IG for Afghanistan paints grim picture of possible narco-criminal state
Stars and Stripes
WASHINGTON — U.S. counternarcotics efforts in Afghanistan are in a “perilous state” despite billions of dollars spent to combat the spread of drug production there, Special Inspector General for Afghanistan Reconstruction John Sopko told Congress on Wednesday.
Afghanistan is the world’s leading source of opium, and opium production is the primary funding source for Taliban operations in the country, officials said in a hearing of the Senate Caucus on International Narcotics Control.
The situation is worsening as the United States and NATO prepare for the official end of combat operations on Dec. 31, Sopko told members of the Senate Caucus on International Narcotics Control.
“The situation in Afghanistan is dire with little prospect for improvement in 2014 or beyond,” according Sopko’s written statement to Senate panel. “Afghan farmers are growing more opium poppies today than at any time in their modern history.”
Poppy cultivation hit a record level in 2013, with 209,000 hectares, or about 516,000 acres, devoted to growing the picturesque red flowers that provide the base ingredient for opiate drugs, including heroin, according to the United Nations Office on Drugs and Crime. That’s a 36 percent increase over 2012.
The UN Office of Drugs and Crime estimates the value of opium and its heroin and morphine derivatives produced in Afghanistan in 2013 at nearly $3 billion — an increase of 50 percent compared to 2012, Sopko said.
James Capra, the U.S. Drug Enforcement Administration’s chief of operations, told the panel Wednesday that rising drug production means Taliban income is on the rise.

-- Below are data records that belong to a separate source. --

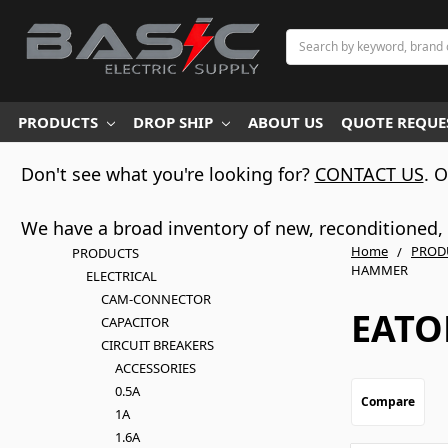
Search
PRODUCTS
DROP SHIP
ABOUT US
QUOTE REQUES
Don't see what you're looking for?
CONTACT US
. 
We have a broad inventory of new, reconditioned, d
Home
PROD
PRODUCTS
HAMMER
ELECTRICAL
CAM-CONNECTOR
EATO
CAPACITOR
CIRCUIT BREAKERS
ACCESSORIES
0.5A
Compare
1A
1.6A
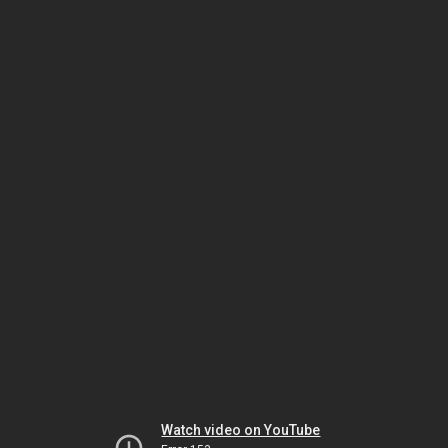
Watch video on YouTube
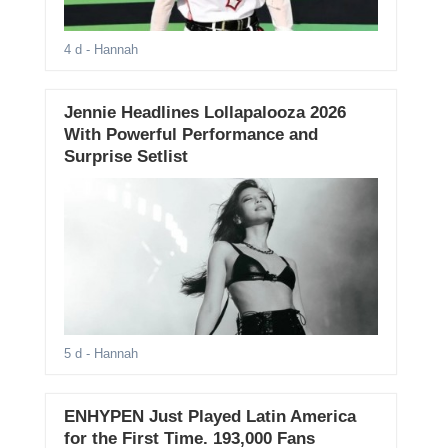
4 d
- Hannah
Jennie Headlines Lollapalooza 2026
With Powerful Performance and
Surprise Setlist
5 d
- Hannah
ENHYPEN Just Played Latin America
for the First Time. 193,000 Fans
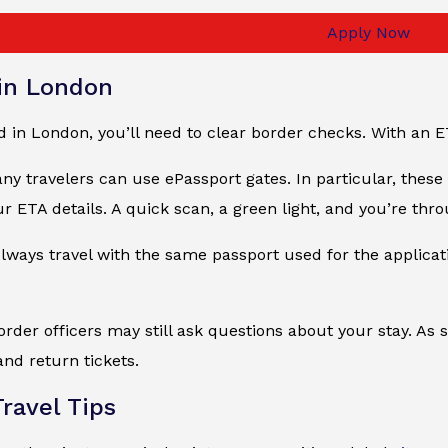
Apply Now
 in London
 in London, you’ll need to clear border checks. With an E
ny travelers can use ePassport gates. In particular, thes
ur ETA details. A quick scan, a green light, and you’re thro
ays travel with the same passport used for the applicatio
border officers may still ask questions about your stay. 
and return tickets.
ravel Tips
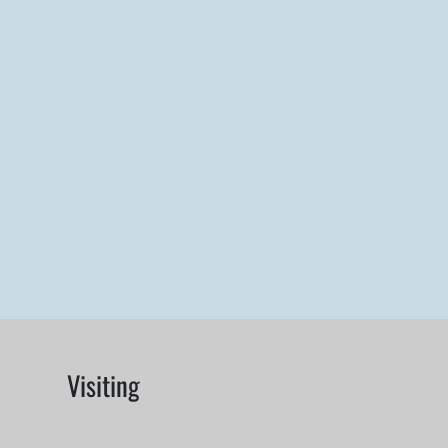
Visiting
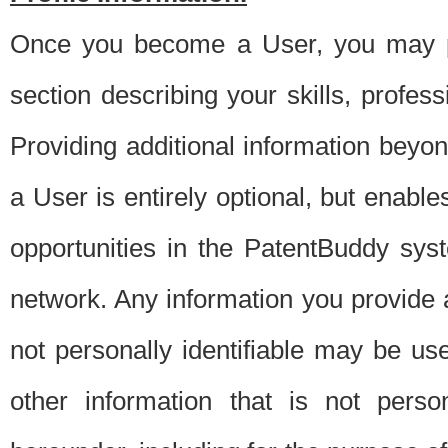
Once you become a User, you may pro
section describing your skills, profes
Providing additional information beyon
a User is entirely optional, but enable
opportunities in the PatentBuddy sys
network. Any information you provide at 
not personally identifiable may be u
other information that is not perso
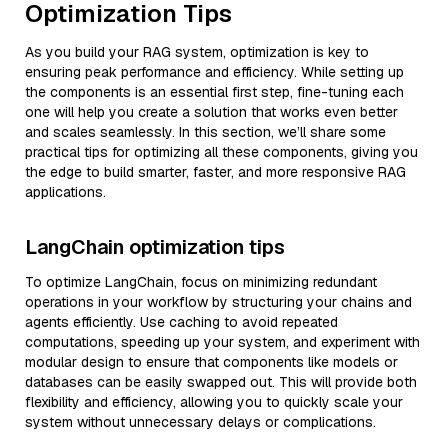
Optimization Tips
As you build your RAG system, optimization is key to
ensuring peak performance and efficiency. While setting up
the components is an essential first step, fine-tuning each
one will help you create a solution that works even better
and scales seamlessly. In this section, we’ll share some
practical tips for optimizing all these components, giving you
the edge to build smarter, faster, and more responsive RAG
applications.
LangChain optimization tips
To optimize LangChain, focus on minimizing redundant
operations in your workflow by structuring your chains and
agents efficiently. Use caching to avoid repeated
computations, speeding up your system, and experiment with
modular design to ensure that components like models or
databases can be easily swapped out. This will provide both
flexibility and efficiency, allowing you to quickly scale your
system without unnecessary delays or complications.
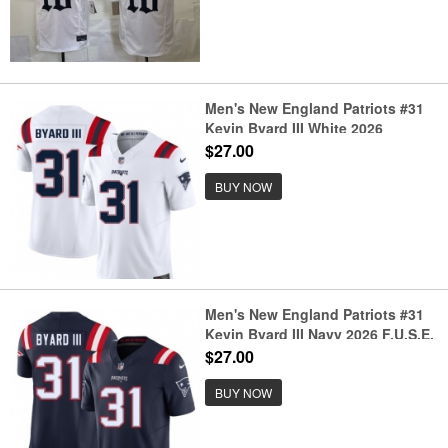
Men's New England Patriots #31
Kevin Byard III White 2026
F.U.S.E. Vapor Limited Stitched
$27.00
Football Jersey
BUY NOW
Men's New England Patriots #31
Kevin Byard III Navy 2026 F.U.S.E.
Vapor Limited Stitched Football
$27.00
Jersey
BUY NOW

“The Taliban receives millions annual from narcotics-related activity” by taxing growers and producers, Capra said, a fact that increases the insurgents’ ability to provoke instability elsewhere in the region, he said.
Erin Logan, principal director of the Office of the Deputy Assistant Secretary of Defense for Counternarcotics and Global Threats, said heroin abuse is a growing problem in the United States, and DOD is intent on “disrupting the flow of these drugs as far away from our shores as possible.”
The United States has poured vast sums of money into an effort to fight the problem since the beginning of the war in Afghanistan, Sopko reported.
“Since 2002, the United States has spent at least $7 billion on a wide variety of programs to reduce poppy cultivation, prevent narcotics production, treat drug addiction, and improve the criminal justice system to combat drug trafficking,” according to his written testimony. “The United States has provided another $3 billion for agriculture and stabilization programs, which under the current U.S. strategy are considered an important part of the counternarcotics effort.”
Caucus chairwoman Sen. Diane Feinstein, D-Calif., said the Senate body has produced several draft recommendations to combat the problem. Among them are increased international drug enforcement cooperation with countries that consume large amounts of Afghan opium, including Russia and Iran, as well as efforts to provide economic alternatives to poppy production for rural Afghans and greater support for Afghan government anti-drug enforcement.
The consequences of failure could be grim, Sopko told Congress. During recent trips to Afghanistan, he said, residents have laid out two possible outcomes for the country after the U.S. and NATO withdraw combat troops: a successful modern state or an insurgent state.
But he said because of the growing drug trade “there is a third possibility: a narco-criminal state. Absent effective counternarcotics programs and Afghan political will to seriously tackle this grave problem, that third outcome may become a reality.”